De Hoge Raad heeft op 26 november 2021 het Didam-arrest gewezen (ECLI:NL:HR: 2021:1778). In dit arrest is bepaald dat een overheidslichaam dat een onroerende zaak wil verkopen of verhuren, aan (potentiële) gegadigden de gelegenheid moet bieden om mee te dingen naar deze onroerende zaak indien er meerdere gegadigden zijn voor aankoop of huur of redelijkerwijs te verwachten is dat er meerdere gegadigden zijn.

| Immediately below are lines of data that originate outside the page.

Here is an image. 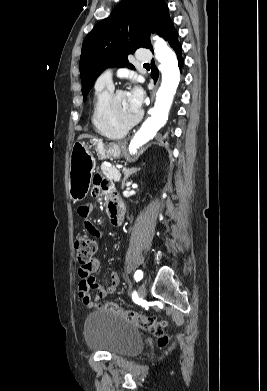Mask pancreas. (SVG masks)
Segmentation results:
<instances>
[{
  "mask_svg": "<svg viewBox=\"0 0 267 391\" xmlns=\"http://www.w3.org/2000/svg\"><path fill=\"white\" fill-rule=\"evenodd\" d=\"M101 171L109 180L119 181L121 178L120 171L116 167H109L102 164Z\"/></svg>",
  "mask_w": 267,
  "mask_h": 391,
  "instance_id": "1",
  "label": "pancreas"
}]
</instances>
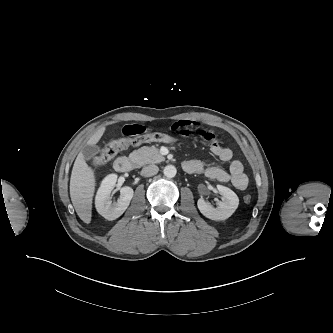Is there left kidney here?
I'll list each match as a JSON object with an SVG mask.
<instances>
[{
  "mask_svg": "<svg viewBox=\"0 0 333 333\" xmlns=\"http://www.w3.org/2000/svg\"><path fill=\"white\" fill-rule=\"evenodd\" d=\"M217 190L222 194V201L216 208L202 197L198 199L197 206L205 217L219 221L229 218L235 212L239 205V198L228 187L217 185Z\"/></svg>",
  "mask_w": 333,
  "mask_h": 333,
  "instance_id": "obj_1",
  "label": "left kidney"
}]
</instances>
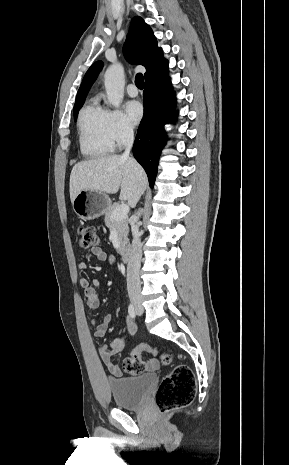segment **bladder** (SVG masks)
I'll list each match as a JSON object with an SVG mask.
<instances>
[{"label": "bladder", "mask_w": 289, "mask_h": 465, "mask_svg": "<svg viewBox=\"0 0 289 465\" xmlns=\"http://www.w3.org/2000/svg\"><path fill=\"white\" fill-rule=\"evenodd\" d=\"M155 381V374H144L138 377L111 378L108 379V385L118 408L135 410L144 404Z\"/></svg>", "instance_id": "bladder-1"}]
</instances>
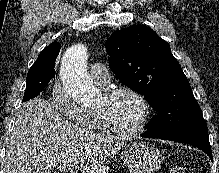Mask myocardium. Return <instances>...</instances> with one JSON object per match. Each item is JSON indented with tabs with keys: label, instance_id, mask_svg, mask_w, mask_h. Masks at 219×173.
<instances>
[{
	"label": "myocardium",
	"instance_id": "1",
	"mask_svg": "<svg viewBox=\"0 0 219 173\" xmlns=\"http://www.w3.org/2000/svg\"><path fill=\"white\" fill-rule=\"evenodd\" d=\"M122 93H127L135 97L142 107V115L137 126H135L130 130L121 129L116 127L111 122L104 109L102 108L96 109V113L102 126L106 131L122 137H133L141 133L147 126L149 119L151 117V107L149 102L141 92L129 86L123 85V86H114L107 88L105 89L103 95L106 100H110Z\"/></svg>",
	"mask_w": 219,
	"mask_h": 173
}]
</instances>
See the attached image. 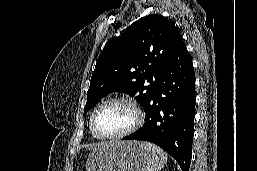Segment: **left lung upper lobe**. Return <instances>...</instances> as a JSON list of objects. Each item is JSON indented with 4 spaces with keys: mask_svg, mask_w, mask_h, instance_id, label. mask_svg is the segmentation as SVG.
Returning <instances> with one entry per match:
<instances>
[{
    "mask_svg": "<svg viewBox=\"0 0 257 171\" xmlns=\"http://www.w3.org/2000/svg\"><path fill=\"white\" fill-rule=\"evenodd\" d=\"M184 46L180 32L165 17L153 14L135 21L101 51L84 112L111 92L136 96L145 109L169 58Z\"/></svg>",
    "mask_w": 257,
    "mask_h": 171,
    "instance_id": "obj_1",
    "label": "left lung upper lobe"
}]
</instances>
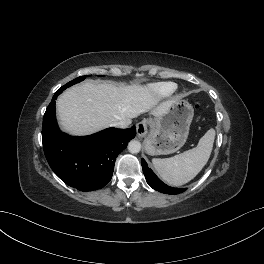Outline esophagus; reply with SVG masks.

Deze mededingingsruimte hoeft niet te worden geboden als bij voorbaat al vaststaat of mag worden aangenomen dat op grond van objectieve, toetsbare en redelijke criteria slechts één serieuze gegadigde in aanmerking komt voor het in bruikleen verkrijgen. In dat geval behoeft het voornemen tot het aangaan van de bruikleenovereenkomst met deze serieuze gegadigde te worden gepubliceerd. Met deze publicatie wordt hieraan voldaan.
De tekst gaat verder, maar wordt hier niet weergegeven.